The Sacramentality of Stories

Evangelizing the Imagination

St. Cyril of Jerusalem, in instructing catechumens, wrote: “The dragon sits by the side of the road, watching those who pass. Beware lest he devour you. We go to the Father of Souls, but it is necessary to pass by the dragon.” No matter what form the dragon may take, it is of this mysterious passage past him, or into his jaws, that stories of any depth will always be concerned to tell, and this being the case, it requires considerable courage at any time, in any country, not to turn away from the storyteller.
― Flannery O’Connor, Mystery and Manners: Occasional Prose

Stories Offer Hope and Perspective

You Can Learn a Lot About People From Reading Stories

One thing I’ve learned over the years is that this is true on many levels. Even learning how to approach a book in the right way can be helpful in understanding how to approach and understand other people.

Reading a book is such a wild and strange and poetic experience on so many levels. In a way, every time a book is read it’s a different book, because the reading experience is deeply connected to the person reading it and to how it affects them. This can include their present mood, their past experiences, and their imagination. And so, even when the same person re-reads a book, it can seem like an entirely different book.

One thing I noticed as a reviewer of books (and leader of a team of reviewers) is that when you approach a book with a negative outlook and the intention of finding what’s wrong with the book, you can end up with a very skewed impression of the book.
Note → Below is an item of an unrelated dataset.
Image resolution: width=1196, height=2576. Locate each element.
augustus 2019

Now this is partly because books are written by humans: since no humans are perfect, no books are perfect. But when you focus on the flaws of either, it’s generally pretty difficult to see anything else.

Our family has learned a lot from reading and discussing books together – including some books that are complex and even controversial, such as Harry Potter and The Hunger Games. I was astounded after first reading the sixth book in the Harry Potter series to read an article by a renowned Catholic author (who will remain unnamed here since he later removed the article) that claimed that this book was filled with sex. The only thing I could remember that had anything to do with sex in the book was the author making it very clear that a couple who got married in the story did not share a bedroom until they were married. It finally occurred to me a bit later than the author of the article probably confused the British slang terms “snogging” and “shagging”. What the book actually contained was quite a bit of poking fun at high school couples who were kissing. Big difference.

There are certainly some books and movies that I will put down and never finish, just as I will not continue to approach a person who pulls a knife on me, but on the whole, an open heart will enable us to find and appreciate the good in books as well as people. We cultivate hope in our hearts partly so that we can approach people, stories, culture, etc. in an uncynical and open way.

 Test everything. Hold fast to what is good. – St. Paul

I was completely blown away by the amazing collection of quotes on Goodreads of Flannery O’Connor from her book of essays called Mystery and Manners: Occasional Prose. I have included a number of quotes here and am eager to read the book when I get a chance.